Carl would never know (until his training below was well underway), that the dried, shriveled rope hanging from a massively muscled bicep was a piece of roasted entrail. Later, he stayed inside a blood-bricked wall in a forgotten corridor. What appeared to be clenched between his teeth, sending sparks inside his brain, was a live wire. He was having some fun now!
After a few moments, the demon lost interest in the red-wine spray. It (he) had stopped chuckling and rumbling. It stood up to its full height and allowed all of itself that was to fall upon the little doctor’s soul. It threw out its chest, and in doing so, perhaps accidentally, the wings flew back and shattered an entire wall of glass and metal cabinets. The wingspan was nearly sixteen feet. The thunderous sound made the little doctor cower, and expect. Expect and shiver and wait.
Its hatred, a living and dripping pre-ejaculate, spattered green on the floor, made the demon shiver at last with the excitement that would drive it for all eternity.

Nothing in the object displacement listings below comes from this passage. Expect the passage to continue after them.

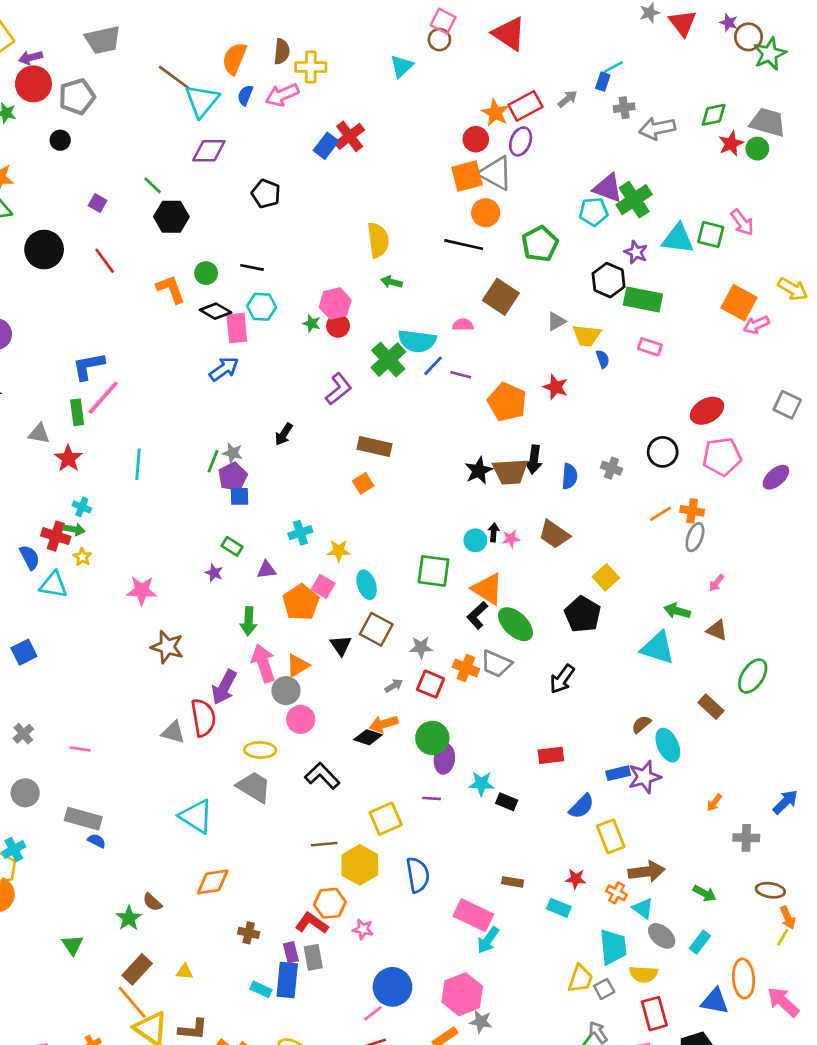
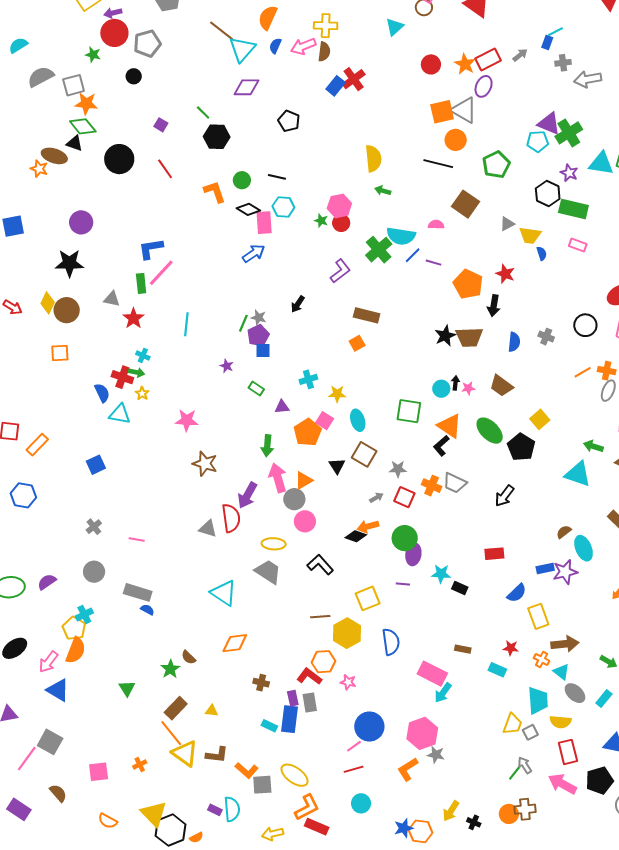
brown semicircle: (282, 51) -> (324, 52), moved
red circle: (476, 139) -> (431, 64), moved
black arrow: (534, 460) -> (494, 306), moved
purple star: (214, 573) -> (227, 366), moved
green ellipse: (516, 624) -> (490, 431), moved

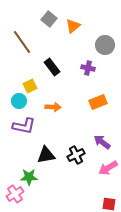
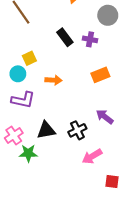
black rectangle: (52, 67) -> (65, 37), moved
pink arrow: (108, 168) -> (92, 156), moved
pink cross: (15, 194) -> (14, 136), moved

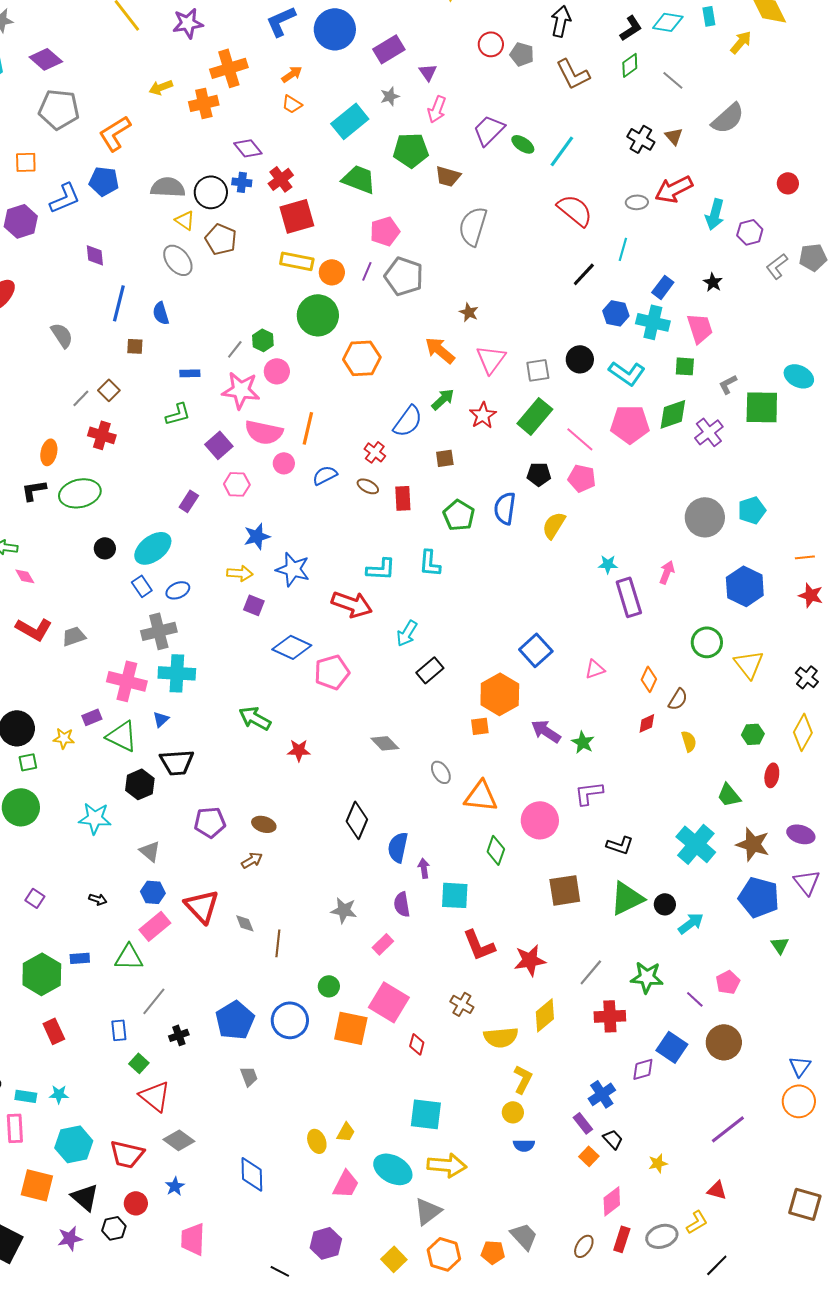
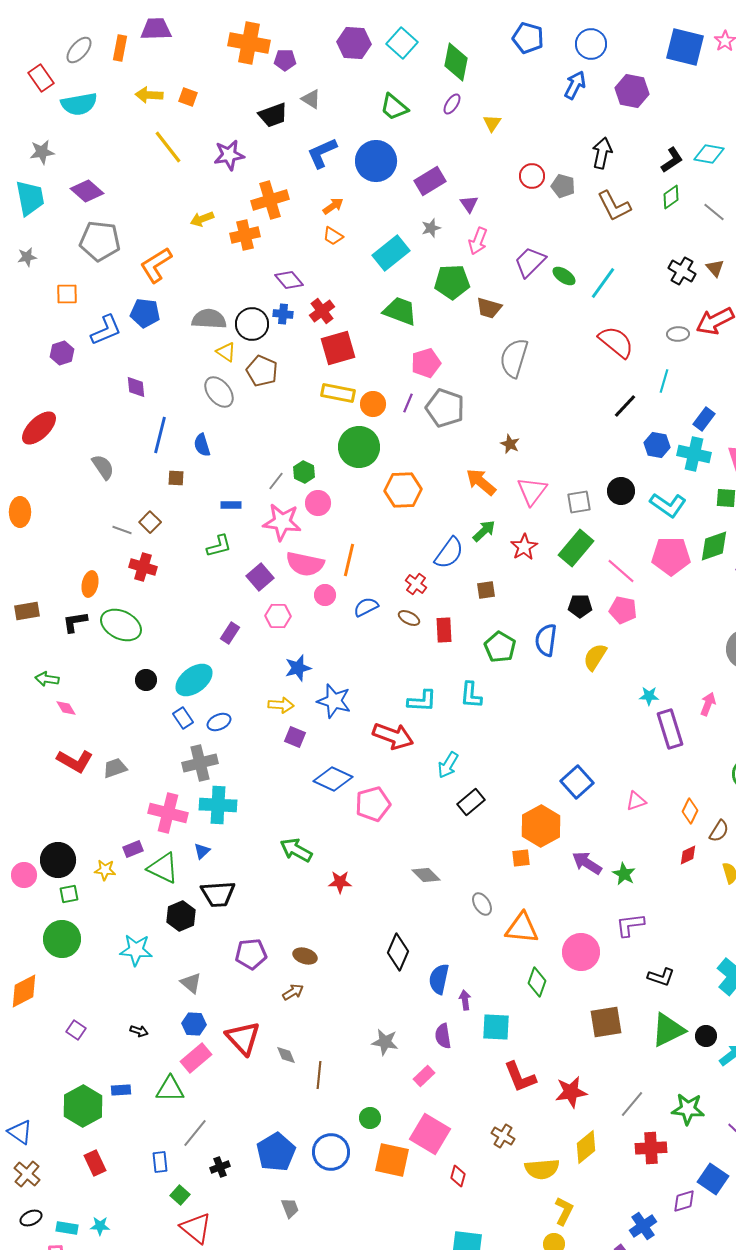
purple hexagon: (21, 221) -> (62, 353), size x0.7
gray line: (81, 398) -> (122, 530), turned 66
green ellipse: (80, 493) -> (121, 625), turned 39

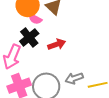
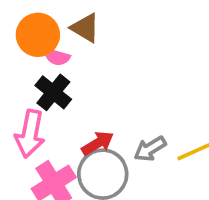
red arrow: (57, 44) -> (98, 143), moved

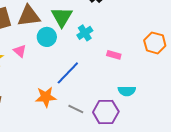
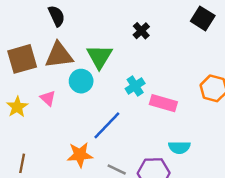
cyan cross: (85, 33) -> (135, 86), moved
pink rectangle: (114, 55) -> (163, 103), size x1.5

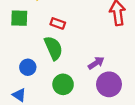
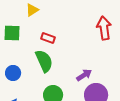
blue circle: (28, 67) -> (13, 73), moved

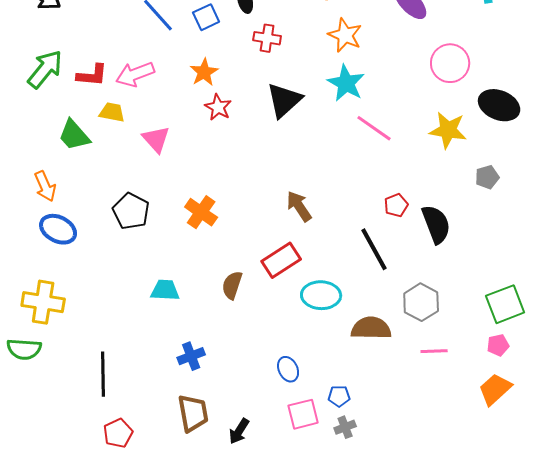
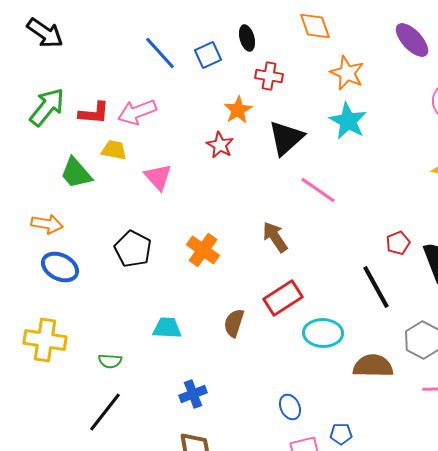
orange star: (204, 72) -> (238, 110), moved
pink line: (374, 128) -> (318, 190), moved
orange arrow: (45, 186) -> (47, 224), turned -56
brown arrow: (299, 206) -> (275, 237), moved
green semicircle: (24, 349) -> (110, 361), moved, size x0.7
black line: (103, 374) -> (105, 412), turned 39

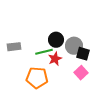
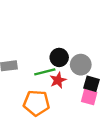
black square: (83, 54) -> (92, 84), moved
pink square: (81, 73) -> (89, 97), turned -32

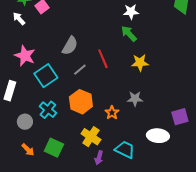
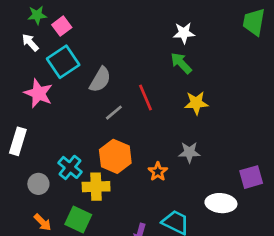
cyan square: (46, 76) -> (63, 62), moved
yellow cross: (91, 137) -> (96, 187), moved, turned -36

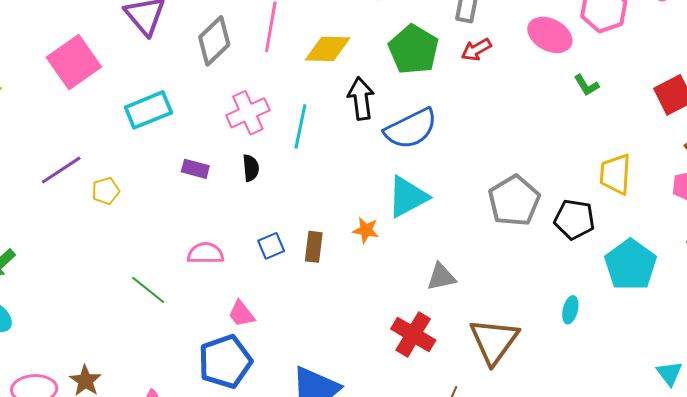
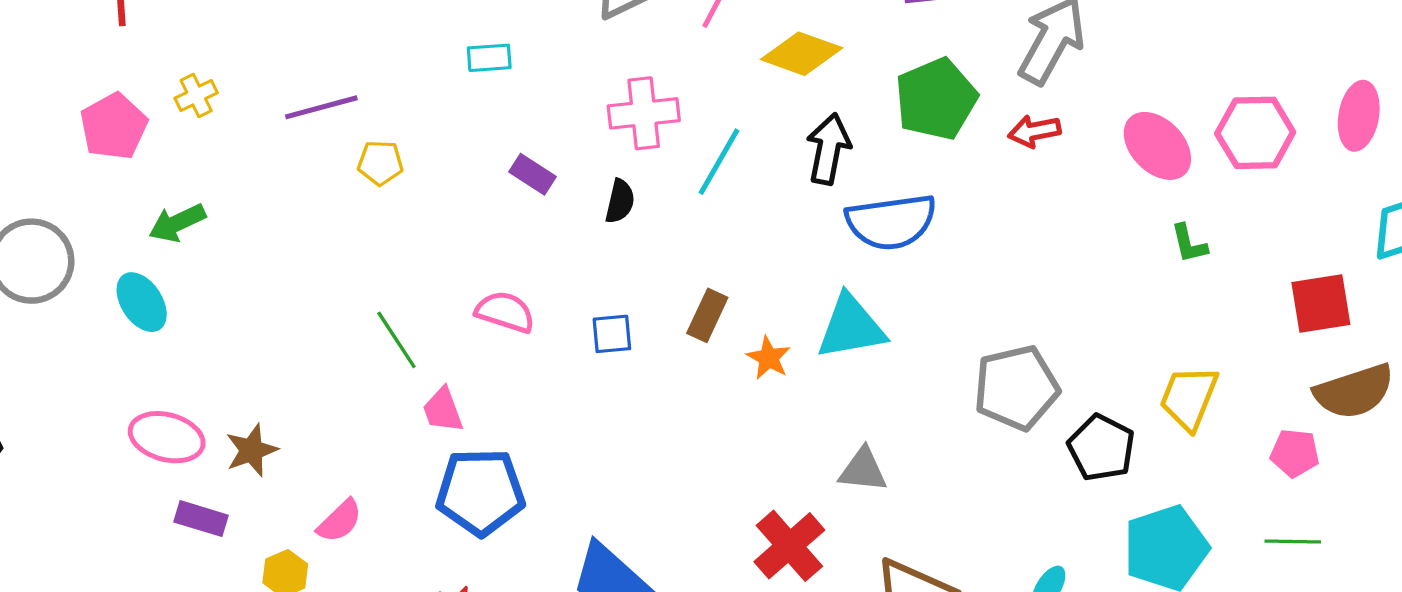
cyan rectangle: (148, 110) -> (489, 58), size x0.6
brown rectangle: (314, 247) -> (707, 315), moved
pink trapezoid: (241, 314) -> (443, 410), moved

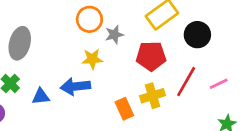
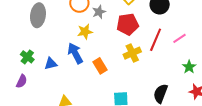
gray ellipse: (20, 43) -> (38, 15), moved
blue arrow: (75, 86) -> (75, 53), turned 75
orange rectangle: (124, 109) -> (100, 66), moved

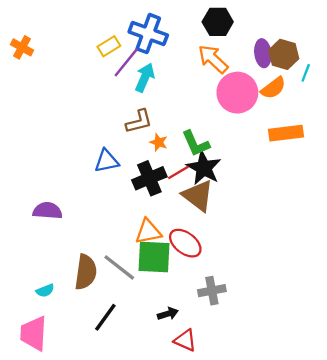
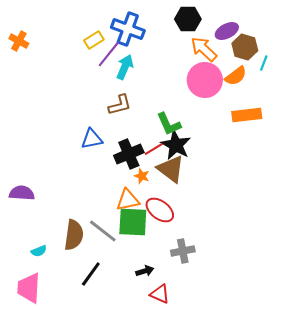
purple ellipse: (263, 53) -> (227, 31), moved, turned 70
orange arrow: (213, 59) -> (204, 49), moved
orange star: (159, 142) -> (142, 176), moved
purple semicircle: (47, 211) -> (22, 193), moved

“BLACKEN! Blacken all hope and free your teeny soul, you futile mortal! Never has such hatred possessed and roiled me! Ne’er have ye seen such a visage as loathsome as mine!”
As if to emphasize its point, the wings, seeming to have a mind of their own, knuckled the roof above the ceiling and threatened to cave it in on top of them. Boom! was the sound. Crack! was the ceiling’s answer.
The little doctor unloaded a great bowel movement into his falling trousers. Urine stained his front.
Great drops of flowing red rained from the demon’s eyes, and splattered and hissed on its feet. It sobbed openly, its broad golden shoulders shaking with the effort. The little doctor, seeing this and not comprehending it, soiled himself anew.
“Know this, and despair, you self-destructive little morsel! We are wedded for three trillion infinities. Ye will know what it is like to be with your beloved now and forever — to be one with him, intimately!”
Boom! The wings jutted above them again and slammed into the failing ceiling.
The demon’s expansive chest rose and fell. No one spoke. The silence began circling the room. In the distant hall, the little doctor hoped that he heard the footsteps of help thundering and clacking this way. Then he realized that they would only be killed; he somehow instinctively knew no one could halt the purpose of this thing. The little man could not believe what he was seeing.
It spread its massive arms to invite the little man into its embrace. The great gray wings swept from behind, teasing. It smiled and opened its mouth. “Is this what you were hoping I would tell you, little man?”
The small, dark one looked at the body of his beloved covered with the shroud; thought he had heard those words ringing in his head recently; realized it was impossible, then shook his head and frowned at the thing. But it was suddenly standing directly in front of the man, having moved inaudibly. The little doctor jumped back, and the wall he collided with briefly knocked the air out of him.
The yellow tiger-eyes raked across the wall with immense heat, to follow the man as he sought along for the door he knew must surely be near, without taking his eyes from the demon, using only his hands. Gold’s face was frozen into an impossibly wide grin. The wall’s melting surface rippled, no match for the demon’s searing vision, and cracked with the high-pitched whine of a gun as holes popped into the plaster, and intermittent gray puffs of smoke escaped from the ever-widening seam.